Open fredo opened 1 year ago

fredo commented 1 year ago

EDIT: Edited the Headline We ain't no Politicians to Separating Infrastructure and policy

Background

We are all aware and have discussed this issue a lot of times, with no satisfying solution. The protocol represents a first come first serve approach when it comes to agent's filling requests. The real world data approve. All agents try to fill as fast as possible, where one (the fastest) wins and the others have the cost of a failing transaction. Currently, with a limited set of agents, we are quite balanced, but this approach as several drawbacks. Unfortunately, we need to make tradeoffs when it comes to the policy of who is able to fill the request.

tradeoffs

Let's start with the advantages of the current model. Beamer gets what we aim for. Being the fastest bridge. With the race between the agents, we incentivize being the fastest agent. And I think there is no other model which incentivizes more the speed. Drawbacks: This speed however, comes at a high cost. This kind of "free market" approach most likely results in where neo liberal approaches end. A highly centralized set of agents. 3 to 4 agents will share the cake and rule everyone else out.

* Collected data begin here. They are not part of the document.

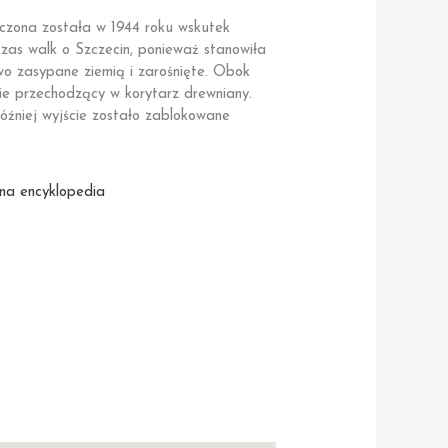
szczona została w 1944 roku wskutek
as walk o Szczecin, ponieważ stanowiła
owo zasypane ziemią i zarośnięte. Obok
nie przechodzący w korytarz drewniany.
później wyjście zostało zablokowane
na encyklopedia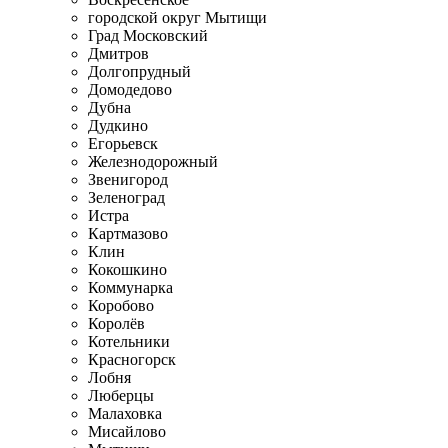
городской округ Мытищи
Град Московский
Дмитров
Долгопрудный
Домодедово
Дубна
Дудкино
Егорьевск
Железнодорожный
Звенигород
Зеленоград
Истра
Картмазово
Клин
Кокошкино
Коммунарка
Коробово
Королёв
Котельники
Красногорск
Лобня
Люберцы
Малаховка
Мисайлово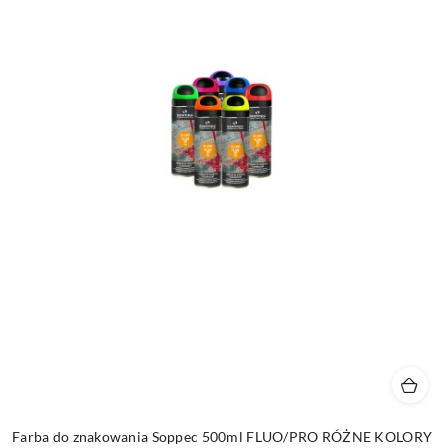
Farba do znakowania Soppec 500ml FLUO/PRO RÓŻNE KOLORY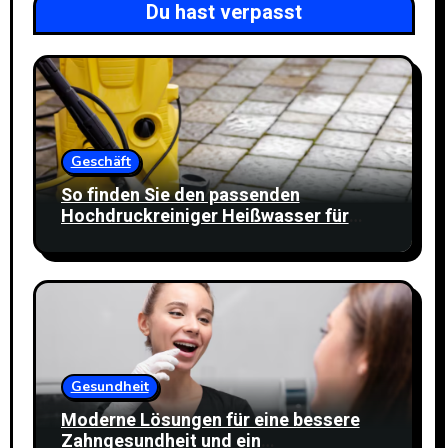
Du hast verpasst
Geschäft
So finden Sie den passenden
Hochdruckreiniger Heißwasser für
Ihren Reinigungsbedarf
Gesundheit
Moderne Lösungen für eine bessere
Zahngesundheit und ein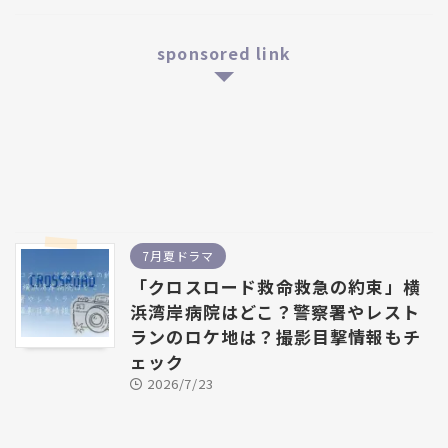
sponsored link
7月夏ドラマ
「クロスロード救命救急の約束」横
浜湾岸病院はどこ？警察署やレスト
ランのロケ地は？撮影目撃情報もチ
ェック
2026/7/23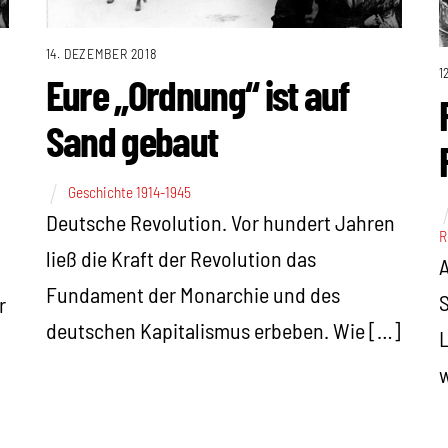
14. DEZEMBER 2018
1
Eure „Ordnung“ ist auf
Sand gebaut
Geschichte 1914-1945
Deutsche Revolution. Vor hundert Jahren
R
ließ die Kraft der Revolution das
A
Fundament der Monarchie und des
S
r
deutschen Kapitalismus erbeben. Wie […]
L
w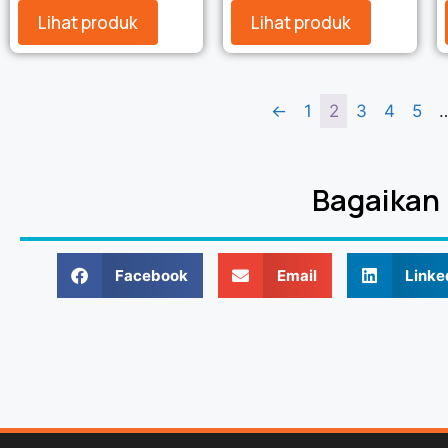
Lihat produk
Lihat produk
←
1
2
3
4
5
Bagaikan
Facebook
Email
Linke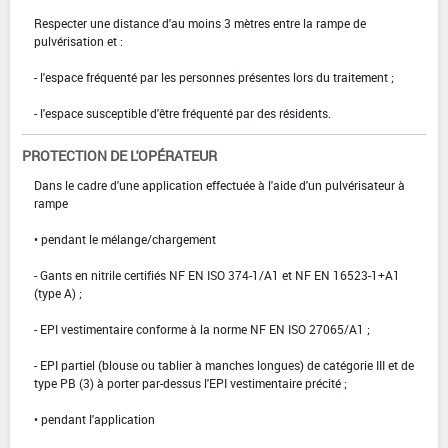
Respecter une distance d'au moins 3 mètres entre la rampe de
pulvérisation et :
- l'espace fréquenté par les personnes présentes lors du traitement ;
- l'espace susceptible d'être fréquenté par des résidents.
PROTECTION DE L'OPÉRATEUR
Dans le cadre d'une application effectuée à l'aide d'un pulvérisateur à
rampe
• pendant le mélange/chargement
- Gants en nitrile certifiés NF EN ISO 374-1/A1 et NF EN 16523-1+A1
(type A) ;
- EPI vestimentaire conforme à la norme NF EN ISO 27065/A1 ;
- EPI partiel (blouse ou tablier à manches longues) de catégorie III et de
type PB (3) à porter par-dessus l'EPI vestimentaire précité ;
• pendant l'application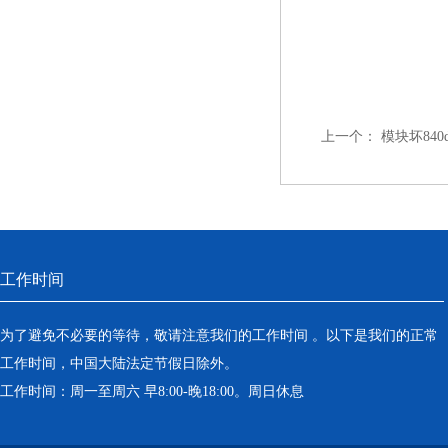
上一个：
模块坏84
工作时间
为了避免不必要的等待，敬请注意我们的工作时间 。以下是我们的正常
工作时间，中国大陆法定节假日除外。
工作时间：周一至周六 早8:00-晚18:00。周日休息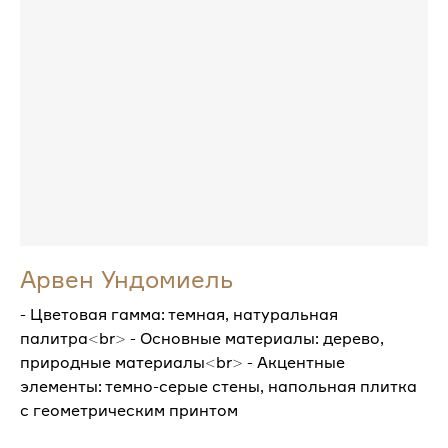
Арвен Ундомиель
- Цветовая гамма: темная, натуральная
палитра<br> - Основные материалы: дерево,
природные материалы<br> - Акцентные
элементы: темно-серые стены, напольная плитка
с геометрическим принтом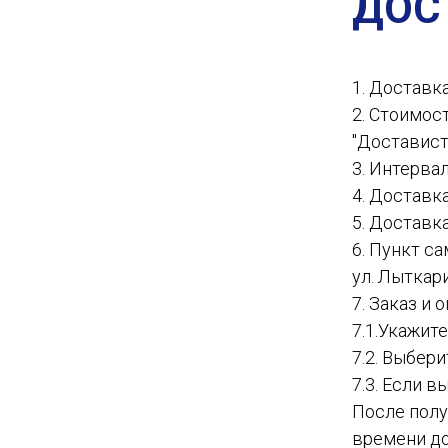
ДОС
1. Доставк
2. Стоимос
"Доставист
3. Интервал
4. Доставк
5. Доставк
6. Пункт с
ул. Лыткар
7. Заказ и
7.1.Укажит
7.2. Выбер
7.3. Если в
После полу
времени до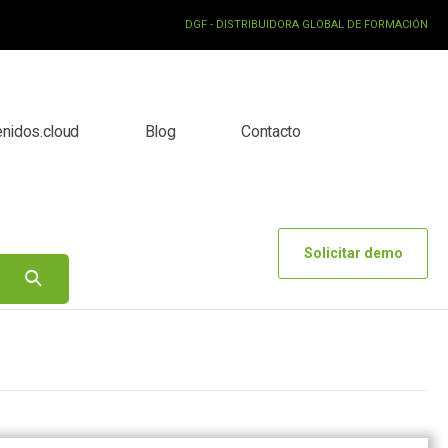
DGF - DISTRIBUIDORA GLOBAL DE FORMACIÓN
enidos.cloud
Blog
Contacto
Solicitar demo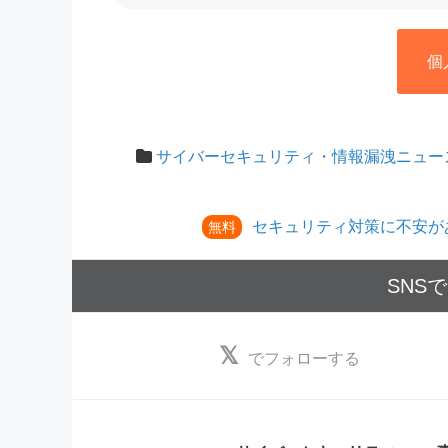
個
サイバーセキュリティ・情報漏洩ニュー
セキュリティ対策に不安が
無料
SNS
でフォローする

On the other hand, we could introduce some sort of fair distribution restricting the protocol, so that every agents kindly queues in and takes the request at its turn. This vastly reduces the cost, as agents wont have any failing transactions, and it would probably result in a bigger variety of agents, on the other hand we lose the incentive for filling as fast as possible. For the agent at turn, there is no need to fill very fast, and even worse, if the agent is down, then no other agent can fill.

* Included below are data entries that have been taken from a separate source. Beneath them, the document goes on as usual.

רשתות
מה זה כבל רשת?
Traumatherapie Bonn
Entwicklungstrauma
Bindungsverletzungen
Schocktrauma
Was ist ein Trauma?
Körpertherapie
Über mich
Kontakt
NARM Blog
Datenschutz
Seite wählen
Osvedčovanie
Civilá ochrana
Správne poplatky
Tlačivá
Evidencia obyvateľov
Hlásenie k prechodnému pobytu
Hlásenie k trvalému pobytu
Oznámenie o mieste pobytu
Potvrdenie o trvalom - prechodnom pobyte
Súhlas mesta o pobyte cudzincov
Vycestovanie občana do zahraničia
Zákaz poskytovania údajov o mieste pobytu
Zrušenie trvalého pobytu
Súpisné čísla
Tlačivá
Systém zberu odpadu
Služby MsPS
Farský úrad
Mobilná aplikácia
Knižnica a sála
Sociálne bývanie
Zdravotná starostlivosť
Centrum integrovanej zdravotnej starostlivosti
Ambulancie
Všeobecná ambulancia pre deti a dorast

Of course, the third option is to build arbitrarily complex models to have a hybrid version where we find good tradeoffs. But Im convinced that these two forces, cheap cost against fast execution, are pulling at two ends of a rope, and we can definitely find compromises somewhere inbetween.

As a nice analogy I like to think about the differences of PoW and PoS. In PoW everybody starts to try finding a block, wasting lots of energy, but only the fastest wins. We most likely have constant or fast block times with this approach, but we also have lots of energy wasted for just one block. With PoS everybody know when it is his turn. Every validator is kindly waiting until he is supposed to propose a block. Energy consumption is saved by 99%, but on the other side, if a validator misses its turn we wait for sure 2 block times. Of course this is oversimplified and we are not a blockchain so we have different properties, we want to achieve. But I hope you get the analogy. In our case failing transactions is the wasted energy.

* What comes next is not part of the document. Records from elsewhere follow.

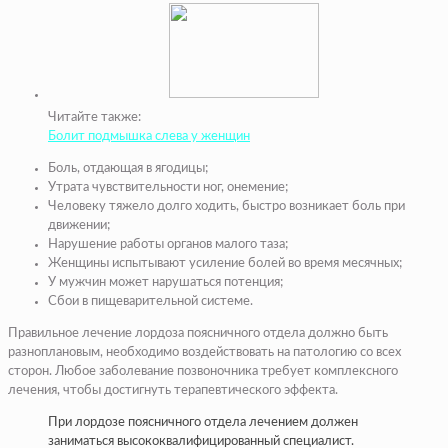
Читайте также:
Болит подмышка слева у женщин
Боль, отдающая в ягодицы;
Утрата чувствительности ног, онемение;
Человеку тяжело долго ходить, быстро возникает боль при
движении;
Нарушение работы органов малого таза;
Женщины испытывают усиление болей во время месячных;
У мужчин может нарушаться потенция;
Сбои в пищеварительной системе.
Правильное лечение лордоза поясничного отдела должно быть
разноплановым, необходимо воздействовать на патологию со всех
сторон. Любое заболевание позвоночника требует комплексного
лечения, чтобы достигнуть терапевтического эффекта.
При лордозе поясничного отдела лечением должен
заниматься высококвалифицированный специалист.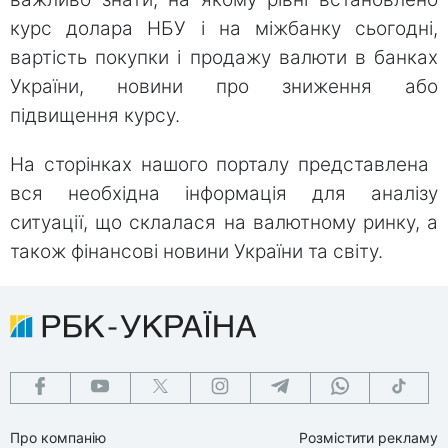
курс долара НБУ і на міжбанку сьогодні,
вартість покупки і продажу валюти в банках
України, новини про зниження або
підвищення курсу.
На сторінках нашого порталу представлена ​​
вся необхідна інформація для аналізу
ситуації, що склалася на валютному ринку, а
також фінансові новини України та світу.
Про компанію
Розмістити рекламу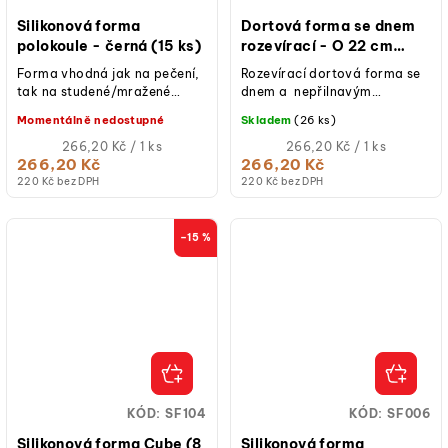
Silikonová forma
Dortová forma se dnem
polokoule - černá (15 ks)
rozevírací - O 22 cm
PATISSE
Forma vhodná jak na pečení,
Rozevírací dortová forma se
tak na studené/mražené
dnem a nepřilnavým
dezerty.
povrchem. Připravte si
Momentálně nedostupné
Skladem
(26 ks)
lahodné koláče, tvarohové
Měrná
koláče a další...
Měrná
266,20 Kč / 1 ks
266,20 Kč / 1 ks
cena:
cena:
266,20 Kč
266,20 Kč
220 Kč bez DPH
220 Kč bez DPH
–15 %
KÓD:
SF104
KÓD:
SF006
Silikonová forma Cube (8
Silikonová forma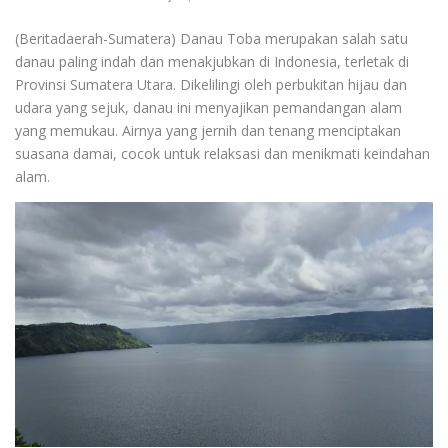
(Beritadaerah-Sumatera) Danau Toba merupakan salah satu
danau paling indah dan menakjubkan di Indonesia, terletak di
Provinsi Sumatera Utara. Dikelilingi oleh perbukitan hijau dan
udara yang sejuk, danau ini menyajikan pemandangan alam
yang memukau. Airnya yang jernih dan tenang menciptakan
suasana damai, cocok untuk relaksasi dan menikmati keindahan
alam.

Separating Infrastructure and policy

I constantly struggled to find a decision on where the protocol should head. The current way of "free market" approach was decided on out of simplicity with the fine print we will fix it later. IOW it was an implicit decision based on simplicity. I think we are at a point where we will soon have to think about how to fix it. And from a protocol point of view, I think we should not be the ones making the policy for all users. We should not decide whether users want to pay a higher price and get it done quickly (i.e. MEV searchers) or be happy to wait a bit but get it done cheaper. However, I think we need to build the protocol in a way that any policy can be build on top.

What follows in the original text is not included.